针对大跨度钢-混凝土组合楼盖的经济适用工况和优化方向，以重要参数为基础，对大跨钢-混凝土组合楼盖的优化设计问题进行研究. 在优化分析时，以组合楼盖的经济等效用钢量为目标函数，变量包括钢梁截面尺寸、钢梁间距和混凝土翼板厚度等8个参数，约束条件服从塑性设计理论、规范规定和工程经验. 在不同跨度和可变荷载下，利用广义简约梯度（GRG）算法求解获得经济等效用钢量最小的组合梁截面. 根据优化结果，跨度小于60 m、可变荷载小于6 kN/m²的组合楼盖能够有效地发挥组合结构的组合作用，具有较好的经济效益. 对于传统组合楼盖经济适用性不强的超大跨楼盖，从提高腹板承载效率的角度，可以使用波形钢腹板组合楼盖体系，考虑张弦梁受力高效的优点提出新型弦支组合楼盖体系.

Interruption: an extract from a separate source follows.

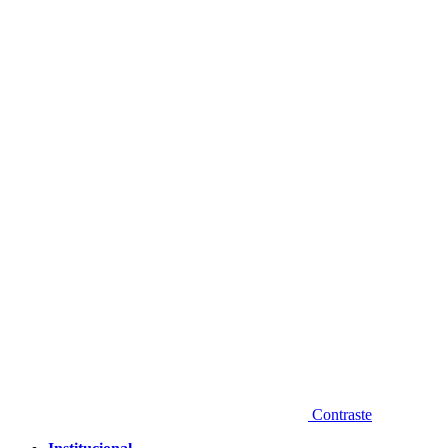
Diminuir fonte
Contraste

关键词： 钢-混凝土组合楼盖; 优化设计; 大跨结构; 经济等效用钢量; 弦支组合楼盖; 广义简约梯度法

Abstract:

An optimal design problem of long span steel-concrete composite floor system was investigated based on important parameters to aim at the economical and applicable conditions and optimizing orientations of long span steel-concrete composite floor. The objective function was set as economical equivalent steel consumption, and the variables contained eight parameters including dimensions of the steel section, intermediate distance between steel sections and thickness of concrete slab. The objective function was constrained to the plastic theory, standards and construction experience. The generalized reduced gradient method (GRG) was used to generate optimal sections with minimum economical equivalent steel consumption under different spans and live loads. According to the optimization results, the composite floor within a span of 60 m and a variable load of 6 kN/m² could efficiently facilitate the composite effect of composite structure and has good economic benefits. As for super-long span composite floor when the traditional I-section floor system is not economically suitable, the composite floor with corrugated web is recommended for improving the bearing efficiency of steel web. A new cable-supported composite floor system was proposed based on the cable-supported beam for its high efficiency in mechanism.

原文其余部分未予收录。